Si cet accord est avant tout un succès, c'est bien évidemment une question de climat... diplomatique. "Un contexte aussi positif, une telle 'conjonction de planètes' n'ont jamais été autant réunis qu'aujourd'hui", a lancé Laurent Fabius, quelques heures avant la ratification de l'accord. En quelques années, on a vu de nombreux chefs d'Etat, parmi les plus grands pollueurs de la Terre, prendre fait et cause pour le climat. Un tel accord n'aurait clairement pas été possible il y a 5 ans.

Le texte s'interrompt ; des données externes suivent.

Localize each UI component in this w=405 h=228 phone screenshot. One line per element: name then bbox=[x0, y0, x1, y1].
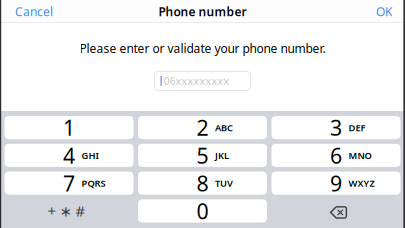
button[interactable]: 4 bbox=[4, 144, 134, 167]
button[interactable]: 0 bbox=[138, 199, 267, 222]
staticText: TUV bbox=[215, 177, 233, 189]
staticText: MNO bbox=[348, 149, 372, 162]
staticText: 0 bbox=[196, 197, 208, 225]
button[interactable]: 3 bbox=[272, 116, 400, 139]
button[interactable]: 9 bbox=[272, 172, 400, 195]
staticText: + ∗ # bbox=[48, 201, 84, 221]
staticText: Cancel bbox=[15, 4, 53, 19]
staticText: Please enter or validate your phone numb… bbox=[80, 40, 326, 56]
staticText: 4 bbox=[63, 141, 75, 170]
staticText: JKL bbox=[215, 149, 229, 162]
staticText: 06xxxxxxxxx bbox=[163, 74, 229, 88]
staticText: Phone number bbox=[158, 4, 246, 19]
staticText: 8 bbox=[196, 169, 208, 197]
button[interactable]: OK bbox=[367, 0, 405, 24]
button[interactable]: Delete bbox=[272, 199, 400, 222]
button[interactable]: Cancel bbox=[0, 0, 62, 24]
staticText: DEF bbox=[348, 121, 366, 134]
button[interactable]: 5 bbox=[138, 144, 267, 167]
staticText: PQRS bbox=[82, 177, 106, 189]
button[interactable]: 1 bbox=[4, 116, 134, 139]
button[interactable]: 6 bbox=[272, 144, 400, 167]
staticText: GHI bbox=[82, 149, 98, 162]
staticText: WXYZ bbox=[348, 177, 374, 189]
staticText: 6 bbox=[330, 141, 342, 170]
button[interactable]: + ∗ # bbox=[4, 199, 134, 222]
staticText: 7 bbox=[63, 169, 75, 197]
staticText: ABC bbox=[215, 121, 233, 134]
staticText: 3 bbox=[330, 113, 342, 142]
staticText: 2 bbox=[196, 113, 208, 142]
staticText: OK bbox=[376, 4, 392, 19]
button[interactable]: 7 bbox=[4, 172, 134, 195]
button[interactable]: 2 bbox=[138, 116, 267, 139]
staticText: 1 bbox=[63, 113, 75, 142]
staticText: 9 bbox=[330, 169, 342, 197]
button[interactable]: 8 bbox=[138, 172, 267, 195]
staticText: 5 bbox=[196, 141, 208, 170]
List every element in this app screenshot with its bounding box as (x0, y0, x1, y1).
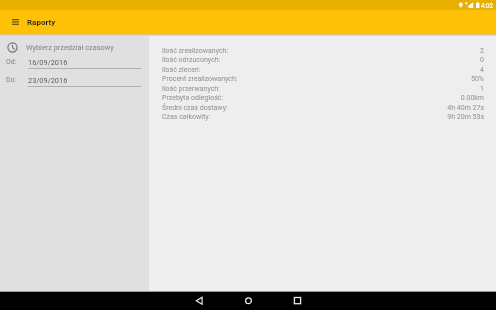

Mais le rôle de la France dans tout ça n'est pas à négliger. Pendant toute la durée de la COP21, les louanges à destination de la présidence française n'ont jamais cessé. Presque invariablement, quand on demande à un membre des délégations dans les couloirs ce qu'il pense de cette conférence par rapport à celles qu'il a effectué dans le passé, la réponse est la même : une bien meilleure organisation.
Des "mercis" sincères
Les chefs d'Etat et ministres en charge des négociations ont eux aussi complimenté la France. C'était notamment impressionnant lors de la conférence de clôture, une fois l'accord validé. "A Copenhague, les pays avaient ironiquement dit merci à la présidence danoise, les remerciements entendus tout au long de la semaine à destination de la présidence française étaient sincères", note Michael Jacobs, du New Climate Economy project et ancien conseiller de Gordon Brown lors du fiasco de Copenhague en 2009. Et de rajouter avec humour que les délégations avaient montré tellement d'amour que s'en était presque embarrassant.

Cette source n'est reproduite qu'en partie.